Listening Post: Spring minus
The butterflies and dandelions, rhododendron and apple blossoms, etc., convince me that spring is really here. Usually I greet this realization with a burst of optimistic enthusiasm. But this year–meh–it’s OK, I guess. It’s not that I’m depressed (or no more than usual)–it’s just that something is not quite right. I believe we left out an essential ingredient of spring–winter.
It pains me to admit to such a Puritan outlook, but my enjoyment of the season is plagued by the notion that a great spring can only be deserved by undergoing the purifying suffering of a North Country winter–endless, brutal, mind-numbing winter. Without this evidence of stoic virtue, the blessings of warmth and light don’t feel quite right, like getting credit for something your brother did.

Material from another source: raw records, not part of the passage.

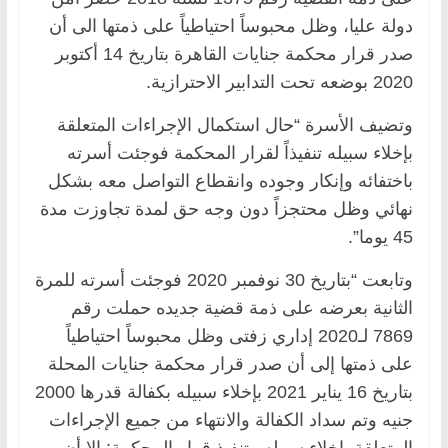
دولة عليا، وظل محبوساً احتياطياً على ذمتها الى أن
صدر قرار محكمة جنايات القاهرة بتاريخ 14 أكتوبر
2020 بوضعه تحت التدابير الاحترازية.
وتضيف الأسرة “حال استكمال الإجراءات المتعلقة
بإخلاء سبيله تنفيذاً لقرار المحكمة فوجئت أسرته
باختفائه وإنكار وجوده وانقطاع التواصل معه بشكل
نهائي وظل محتجزاً دون وجه حق لمدة تجاوزت مدة
45 يوما”.
وتابعت “بتاريخ 30 نوفمبر 2020 فوجئت أسرته للمرة
الثانية بعرضه على ذمة قضية جديده حملت رقم
7869 لـ2020 إداري زفتى وظل محبوساً احتياطياً
على ذمتها إلى أن صدر قرار محكمة جنايات المحلة
بتاريخ 16 يناير 2021 بإخلاء سبيله بكفالة قدرها 2000
جنيه وتم سداد الكفالة والانتهاء من جميع الإجراءات
المتعلقة بإخلاء سبيله وتنفيذ قرار المحكمة: إلا أن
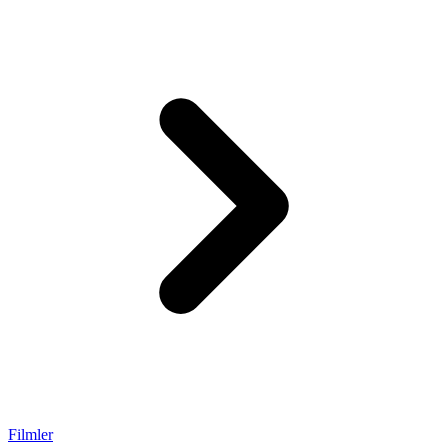
Filmler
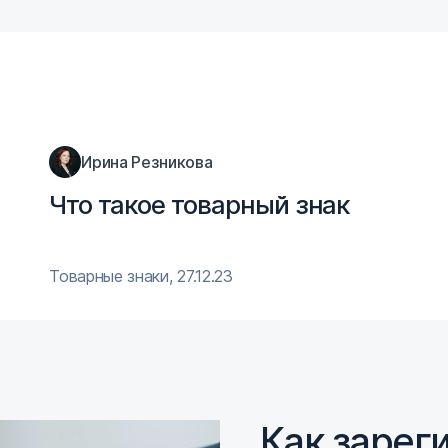
Ирина Резникова
Что такое товарный знак
Товарные знаки
,
27.12.23
Как зарег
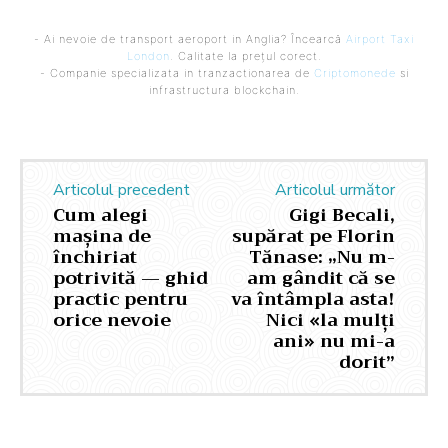
- Ai nevoie de transport aeroport in Anglia? Încearcă
Airport Taxi
London
. Calitate la prețul corect.
- Companie specializata in tranzactionarea de
Criptomonede
si
infrastructura blockchain.
Articolul precedent
Articolul următor
Cum alegi
Gigi Becali,
mașina de
supărat pe Florin
închiriat
Tănase: „Nu m-
potrivită — ghid
am gândit că se
practic pentru
va întâmpla asta!
orice nevoie
Nici «la mulți
ani» nu mi-a
dorit”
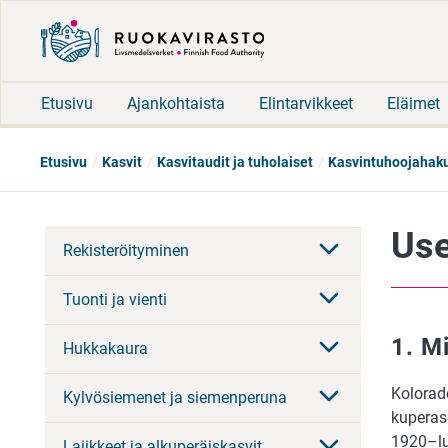
Etusivu
Ajankohtaista
Elintarvikkeet
Eläimet
Etusivu
Kasvit
Kasvitaudit ja tuholaiset
Kasvintuhoojahak
Use
Rekisteröityminen
Tuonti ja vienti
1. M
Hukkakaura
Kolora
Kylvösiemenet ja siemenperuna
kuperase
1920–luv
Lajikkeet ja alkuperäiskasvit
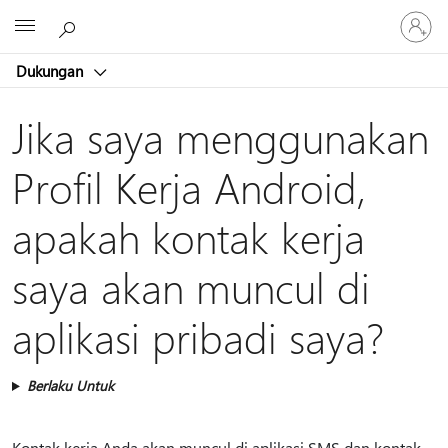
Masuk
Microsoft
ke
akun
Dukungan
Anda
Jika saya menggunakan
Profil Kerja Android,
apakah kontak kerja
saya akan muncul di
aplikasi pribadi saya?
Berlaku Untuk
Kontak kerja Anda akan muncul di aplikasi SMS dan kontak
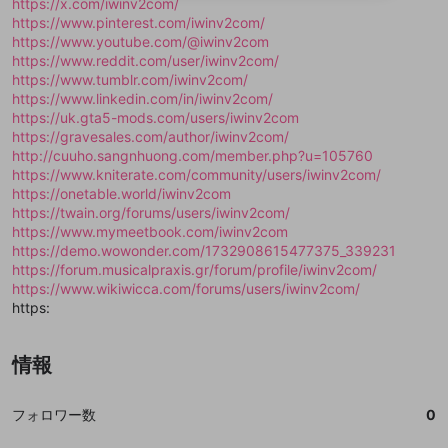
https://x.com/iwinv2com/
送信
mellow-fanの
mellow-fanの
利用規約
利用規約
・
・
プライバシーポリシー
プライバシーポリシー
・
・
外部
外部
登録
https://www.pinterest.com/iwinv2com/
外部サービスとのID連携に関する同意事項
サービスとのID連携に関する同意事項
サービスとのID連携に関する同意事項
に同意頂いた上
に同意頂いた上
閉じる
ねずみ講やマルチ商法
動画プレイリストを選択
アカウント作成
https://www.youtube.com/@iwinv2com
で、次にお進みください
で、次にお進みください
https://www.reddit.com/user/iwinv2com/
誤解を招く配信設定
あとで登録
Discordとは？
Discordに参加する
https://www.tumblr.com/iwinv2com/
mellow-fanからのお得な情報をメールで受
https://www.linkedin.com/in/iwinv2com/
ゲームの録画禁止区域の配信
け取る
https://uk.gta5-mods.com/users/iwinv2com
https://gravesales.com/author/iwinv2com/
改造版・海賊版ソフトの配信
http://cuuho.sangnhuong.com/member.php?u=105760
https://www.kniterate.com/community/users/iwinv2com/
政治的・宗教的・人種的な内容
https://onetable.world/iwinv2com
その他の問題
https://twain.org/forums/users/iwinv2com/
https://www.mymeetbook.com/iwinv2com
https://demo.wowonder.com/1732908615477375_339231
https://forum.musicalpraxis.gr/forum/profile/iwinv2com/
https://www.wikiwicca.com/forums/users/iwinv2com/
https:
情報
フォロワー数
0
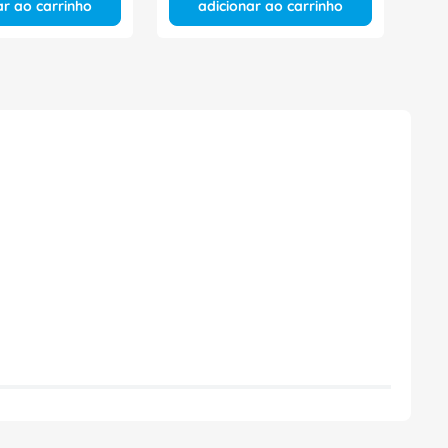
ar ao carrinho
adicionar ao carrinho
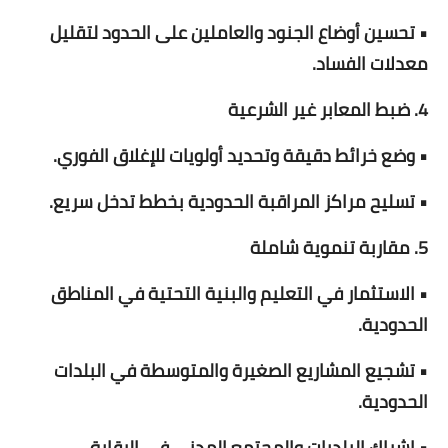
• تحسين أوضاع الجنود والعاملين على الحدود لتقليل
معدلات الفساد.
4. ضبط المعابر غير الشرعية
• وضع خرائط دقيقة وتحديد أولويات للإغلاق الفوري.
• تسليح مراكز المراقبة الحدودية بخطط تدخل سريع.
5. مقاربة تنموية شاملة
• الاستثمار في التعليم والبنية التحتية في المناطق
الحدودية.
• تشجيع المشاريع الصغيرة والمتوسطة في البلدات
الحدودية.
• إشراك البلديات والمجتمع المدني في الرقابة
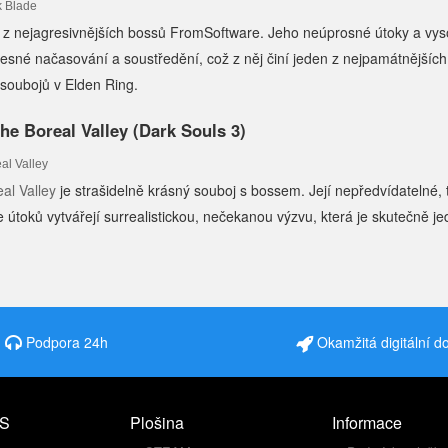
 z nejagresivnějších bossů FromSoftware. Jeho neúprosné útoky a vys
esné načasování a soustředění, což z něj činí jeden z nejpamátnějších
 soubojů v Elden Ring.
the Boreal Valley (Dark Souls 3)
al Valley
je strašidelně krásný souboj s bossem. Její nepředvídatelné,
útoků vytvářejí surrealistickou, nečekanou výzvu, která je skutečně je
Podpora 24h
Okamžitá digitální d
S
Plošina
Informace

I suppose I’ll get over it, and get with the program after a while. As it says in the Book of Matthew, “He makes his sun rise on the evil and on the good, and sends rain on the just and on the unjust.” Who am I to argue with good fortune, or good weather? But I can’t help thinking we’ll probably all pay for it next winter. What a sweet spring that one will be.
Tags: listeningpost
Good one, Dale. Ecstatic about her excellent hours weeding and whatever in the garden yesterday, a very good pal asked me why I wasn’t in my garden, too. I told her it was a personal protest to the great outdoors this year. I hope ma nature takes me as seriously as did my good pal.
Do I feel a drizzle?
The rain falls on the just and on the unjust fella,
But mostly on the just, ‘cuz the unjust stole the just’s umbrella.
Or a North Country twist
The snow it snoweth on the just
and also on the unjust’s hovel
but chiefly on the just, because
the unjust steals the just’s snow shovel.
From Ross Miller (Stonington, Connecticut).